Dans une époque cruciale comme celle que nous vivons, il existe tout de même une corrélation entre la « gauche radicale » et la vision de la défense de la propriété privée. Le Keynésianisme de gauche se veut être la « social-démocratie » du XXIème siècle. Le soulèvement que nous avons remarqué sur les « rond-points » s’inscrivait dans une certaine dynamique visant à réclamer la démission d’Emmanuel Macron tout comme l’insistance de la « vie chère ». À quelques exceptions, il s’est avéré que ce « mouvement de masse » s’inscrivait dans une ligne clairement poujadiste.

L’entrisme de l’extrême-droite au sein de ce dernier se traduit in fine comme une volonté de rompre avec les « mouvements de masse » traditionnels. De ce fait, nombreuses ont été les personnalités fascistes à se rendre dans les différentes manifestations et les cortèges. Dans le même temps, certains leaders comme Jérôme Rodrigues ont clairement réalisé des alliances pour contrer le mouvement antifasciste. Cela soulève également sur d’autres mouvements comme les « Gilets Jaunes Constituant du 94 » qui ont sombré dans l’ignorance la plus crade.

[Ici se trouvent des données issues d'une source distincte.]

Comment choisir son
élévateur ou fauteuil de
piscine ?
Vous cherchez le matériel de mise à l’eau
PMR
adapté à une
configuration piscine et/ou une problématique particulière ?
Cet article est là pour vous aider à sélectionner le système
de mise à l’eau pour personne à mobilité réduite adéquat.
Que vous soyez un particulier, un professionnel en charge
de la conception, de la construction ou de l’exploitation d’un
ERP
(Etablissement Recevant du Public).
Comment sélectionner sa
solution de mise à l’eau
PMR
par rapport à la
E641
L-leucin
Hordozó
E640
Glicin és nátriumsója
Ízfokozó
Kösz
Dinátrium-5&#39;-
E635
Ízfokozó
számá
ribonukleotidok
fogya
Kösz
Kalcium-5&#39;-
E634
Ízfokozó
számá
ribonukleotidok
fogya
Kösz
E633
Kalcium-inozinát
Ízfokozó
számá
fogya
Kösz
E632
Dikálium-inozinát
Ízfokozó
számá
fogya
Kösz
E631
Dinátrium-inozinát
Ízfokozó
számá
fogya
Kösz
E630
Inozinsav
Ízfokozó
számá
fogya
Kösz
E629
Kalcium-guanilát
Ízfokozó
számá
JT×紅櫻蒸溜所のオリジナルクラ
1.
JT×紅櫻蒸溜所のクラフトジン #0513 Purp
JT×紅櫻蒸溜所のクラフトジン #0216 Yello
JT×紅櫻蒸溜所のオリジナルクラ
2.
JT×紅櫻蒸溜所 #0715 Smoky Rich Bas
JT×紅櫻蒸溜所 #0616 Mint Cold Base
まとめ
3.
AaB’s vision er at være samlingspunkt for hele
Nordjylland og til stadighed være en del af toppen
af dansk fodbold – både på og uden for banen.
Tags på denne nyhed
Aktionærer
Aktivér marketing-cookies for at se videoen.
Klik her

La question d’une « révolution » s’inscrit également dans une volonté de rompre avec « l’ancien monde », c’est-à-dire le capitalisme et son monde. Or, manifestement le mouvement des « Gilets Jaunes » ne souhaitait uniquement qu’une adaptation du capitalisme par rapport à une situation donnée. Le gouvernement a lâché différentes mesures afin de relancer le « pouvoir d’achats » des ménages en défiscalisant les heures supplémentaires et en augmentant la prime d’activité. Cela a permis de calmer de briser le rapport de force. Mais, il faut souligner que dans le même temps, le gouvernement avec ses alliés conservateurs ont fait voté la « loi anti-casseur ». Une nouvelle fois, la bourgeoisie rappelle à l’ordre qu’elle domine le Parlement.

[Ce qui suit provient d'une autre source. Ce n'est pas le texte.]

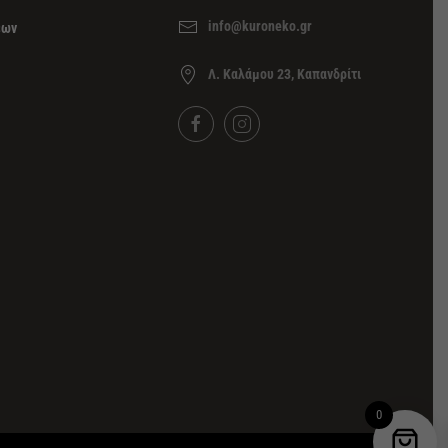
info@kuroneko.gr
εων
Λ. Καλάμου 23, Καπανδρίτι
0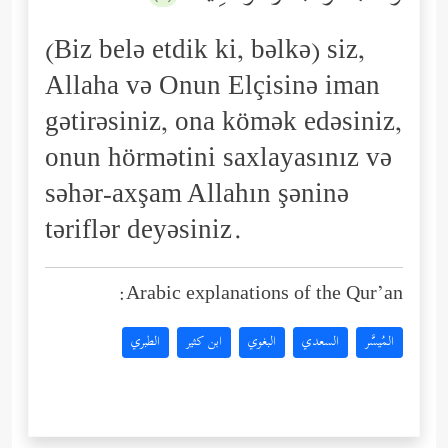
(Biz belə etdik ki, bəlkə) siz,
Allaha və Onun Elçisinə iman
gətirəsiniz, ona kömək edəsiniz,
onun hörmətini saxlayasınız və
səhər-axşam Allahın şəninə
təriflər deyəsiniz.
Arabic explanations of the Qur’an:
المُيسَّر
السعدي
البغوي
ابن كثير
الطبري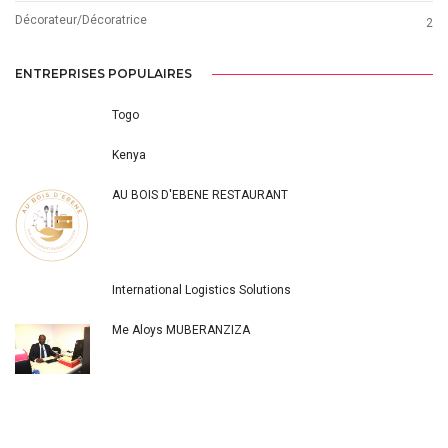
Décorateur/Décoratrice
2
ENTREPRISES POPULAIRES
Togo
Kenya
AU BOIS D'EBENE RESTAURANT
International Logistics Solutions
Me Aloys MUBERANZIZA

La volonté répressive du pouvoir s’est également accentuée ces dernières années avec une politique de plus en plus stricte concernant le maintien de l’ordre public. Nous avons d’ailleurs pu assister au retour des voltigeurs au sein de la capitale. Les mêmes qui avaient assassiné Malik Oussekine. Dans ce cadre, la question de la répression afin d’avoir des mouvements linéaires permet de se concentrer sur le fait que la classe dominante est prête à utiliser l’ensemble des outils afin de briser toutes révoltes contre ses intérêts ou lorsqu’elle y trouve des éléments permettant de rétablir l’ordre politique, elle donne des miettes aux travailleurs afin d’assurer la paix sociale.